Task directions:
Across the listing that follows, work out how many lines carry the string "scritta". Provide that number and nothing else.

*** Opening Entries supplied ***

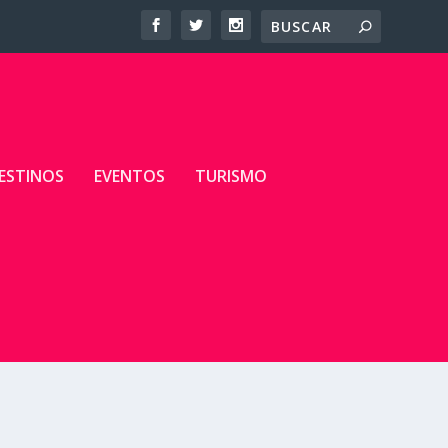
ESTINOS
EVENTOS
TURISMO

*** Closing Entries supplied ***
*** Opening Entries supplied ***

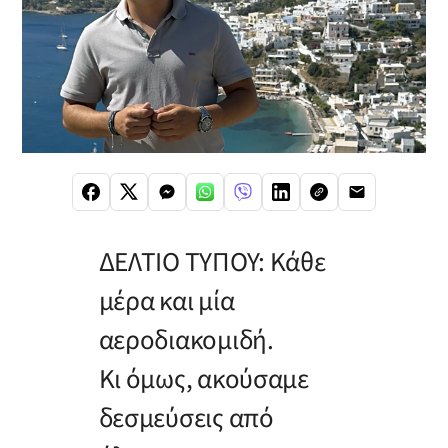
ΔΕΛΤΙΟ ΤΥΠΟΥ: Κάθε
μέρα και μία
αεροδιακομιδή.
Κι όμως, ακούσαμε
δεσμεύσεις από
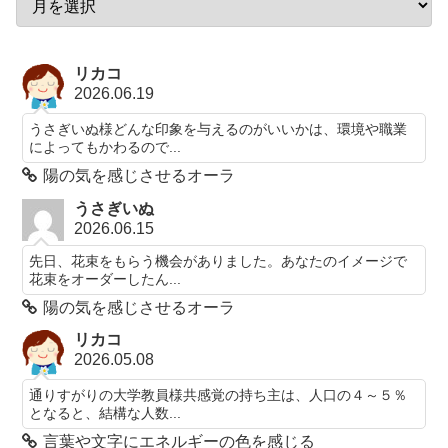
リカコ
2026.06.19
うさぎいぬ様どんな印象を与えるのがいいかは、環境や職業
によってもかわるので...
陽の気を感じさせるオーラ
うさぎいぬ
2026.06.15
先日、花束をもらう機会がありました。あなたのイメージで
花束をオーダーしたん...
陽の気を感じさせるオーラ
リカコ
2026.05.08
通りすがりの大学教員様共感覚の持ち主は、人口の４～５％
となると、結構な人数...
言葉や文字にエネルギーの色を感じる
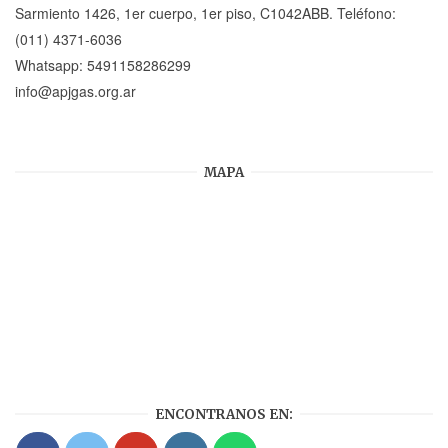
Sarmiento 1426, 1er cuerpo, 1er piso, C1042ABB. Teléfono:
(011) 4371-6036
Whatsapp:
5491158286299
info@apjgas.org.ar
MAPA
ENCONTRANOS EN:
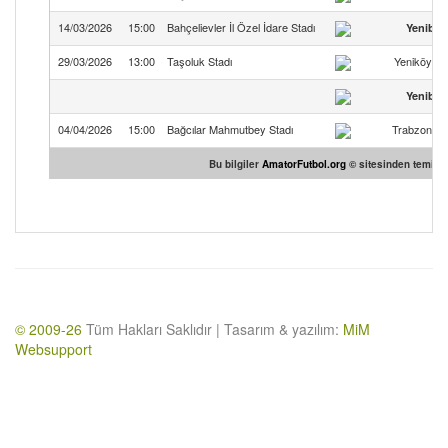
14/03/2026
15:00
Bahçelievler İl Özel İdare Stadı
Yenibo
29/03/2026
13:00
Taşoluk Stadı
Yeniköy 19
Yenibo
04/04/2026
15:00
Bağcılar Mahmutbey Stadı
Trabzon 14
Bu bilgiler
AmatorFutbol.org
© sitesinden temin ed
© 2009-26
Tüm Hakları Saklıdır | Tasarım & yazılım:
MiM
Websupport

*** Closing Entries supplied ***
*** Opening Entries supplied ***

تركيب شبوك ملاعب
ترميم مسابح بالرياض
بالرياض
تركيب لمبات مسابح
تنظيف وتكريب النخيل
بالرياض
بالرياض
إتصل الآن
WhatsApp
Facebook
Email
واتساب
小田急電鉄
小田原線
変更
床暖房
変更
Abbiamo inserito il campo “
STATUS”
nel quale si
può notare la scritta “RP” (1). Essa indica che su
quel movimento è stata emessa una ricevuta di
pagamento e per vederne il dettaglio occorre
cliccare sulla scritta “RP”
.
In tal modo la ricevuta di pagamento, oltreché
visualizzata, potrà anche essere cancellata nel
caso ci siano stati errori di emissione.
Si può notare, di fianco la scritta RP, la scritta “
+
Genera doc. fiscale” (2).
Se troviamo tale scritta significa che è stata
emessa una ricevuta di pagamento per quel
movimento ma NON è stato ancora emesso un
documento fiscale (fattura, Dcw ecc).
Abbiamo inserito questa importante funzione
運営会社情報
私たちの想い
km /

*** Closing Entries supplied ***

Solution:
4